2009年5月27日

Lazy Snapping

"Lazy Snapping," Li, et. al., ACM SIGGRAPH, 2004

The paper presents a coarse-to-fine UI design for image cutout which is the technique of removing an object in an image from the background. There are two steps : (1) object marking (2) boundary editing.
In the first step, user can specify the foreground and background region respectively. Then, the uncertain region can be labeled by calculating the likelihood energy function. In order to get likelihood energy of each region, first cluster the colors in seeds F and B by the K-means method. And compute the minimum distance for each node. Moreover, add a penalty term to specify the gradient effect. Finally, minimize the energy and get the result. To improve the efficiency, apply watershed algorithm on the graph cut formulation to dealt with the segmented regions, and possibly get the reasonable result in a significantly improved speed.
The fine boundary can be adjusted in the second step. But the prior energy is fixed by adding the polygon locations as soft constraints.
In conclusion, they succeed in develop an interactive system to cut out the foreground object from the background in an image. However, they want to do better at the thin and branch structures.

2009年5月20日

Learning Low-Level Vision

"Learning Low-Level Vision," Freeman, IJCV, 2000.

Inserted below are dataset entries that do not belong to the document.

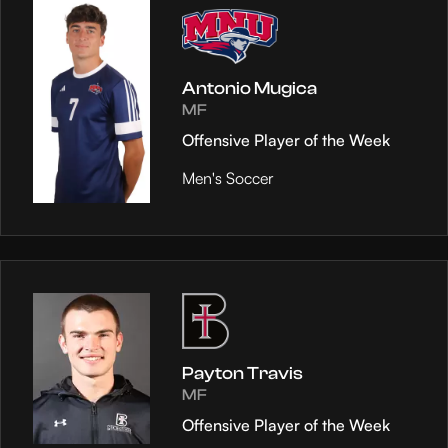
Antonio Mugica
MF
Offensive Player of the Week
Men's Soccer
Payton Travis
MF
Offensive Player of the Week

The paper describes a learning-based method for low-level vision problems, such as motion analysis, inferring shape and reflectance from a photograph, or extrapolating image detail, that is, how to estimate scenes from images is the goal. Given training sets, they succeed in enumerating a coarse sampling of all input patch values by preprocessing or restricting to some classes. Breaking the scenes into a Markov network, the algorithm can find the optimal scene explanation if given any image data. It shows that applying machine learning methods has the benefits to problems of visual interpretations.

An introduction to graphical models

"An introduction to graphical models," Kevin Murphy, 2001.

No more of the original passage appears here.